= Problem to work on =
From the entries, copy out every line in which the word "pour" is found.

(Listed records begins)

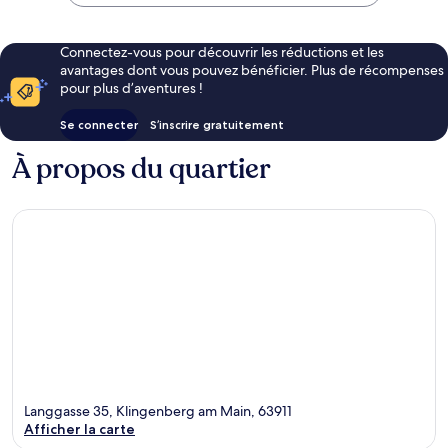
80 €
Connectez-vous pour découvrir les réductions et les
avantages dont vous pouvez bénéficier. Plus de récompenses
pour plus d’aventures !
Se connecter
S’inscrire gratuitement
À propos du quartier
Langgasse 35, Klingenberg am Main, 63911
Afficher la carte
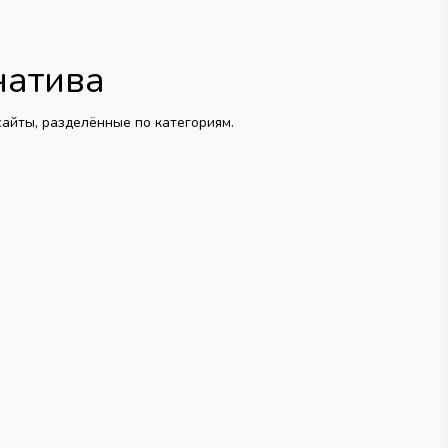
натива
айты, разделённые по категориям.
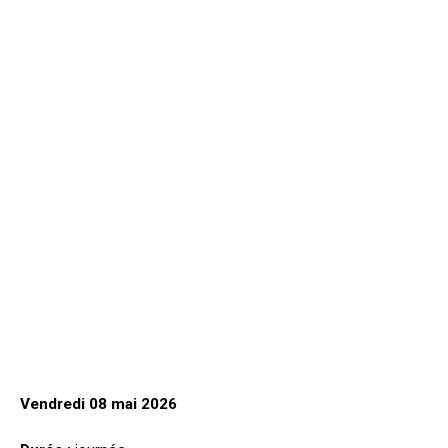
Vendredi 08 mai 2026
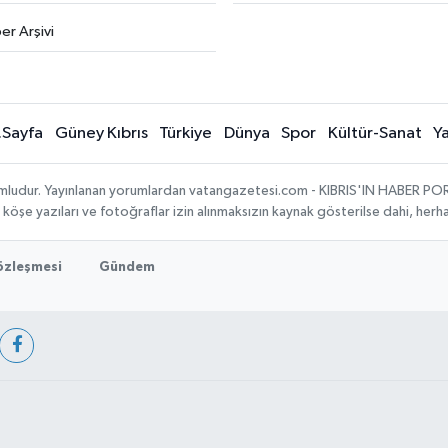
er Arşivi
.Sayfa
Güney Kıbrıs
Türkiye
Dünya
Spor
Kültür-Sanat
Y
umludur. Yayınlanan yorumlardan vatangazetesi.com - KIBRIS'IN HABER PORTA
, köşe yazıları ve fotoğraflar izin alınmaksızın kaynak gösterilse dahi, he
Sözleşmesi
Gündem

(Listed records ends)
(Listed records begins)

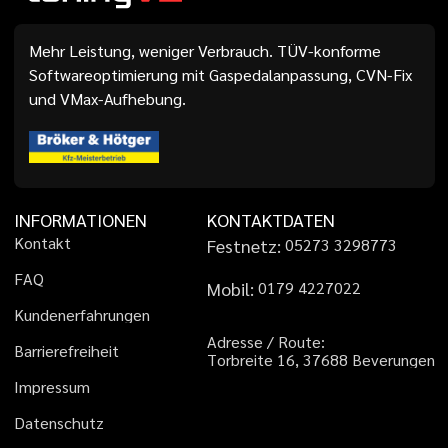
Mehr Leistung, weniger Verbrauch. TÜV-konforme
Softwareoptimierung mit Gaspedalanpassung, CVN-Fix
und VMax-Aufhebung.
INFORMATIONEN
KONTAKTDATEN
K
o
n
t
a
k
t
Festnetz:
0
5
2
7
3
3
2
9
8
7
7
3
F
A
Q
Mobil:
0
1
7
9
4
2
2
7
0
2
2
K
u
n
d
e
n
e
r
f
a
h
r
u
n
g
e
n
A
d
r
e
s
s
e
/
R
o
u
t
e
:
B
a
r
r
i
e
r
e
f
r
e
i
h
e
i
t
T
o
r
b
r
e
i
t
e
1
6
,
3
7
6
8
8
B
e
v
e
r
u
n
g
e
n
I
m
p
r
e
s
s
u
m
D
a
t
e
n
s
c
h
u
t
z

(Listed records ends)

= The answer =
Connectez-vous pour découvrir les réductions et les
pour plus d’aventures !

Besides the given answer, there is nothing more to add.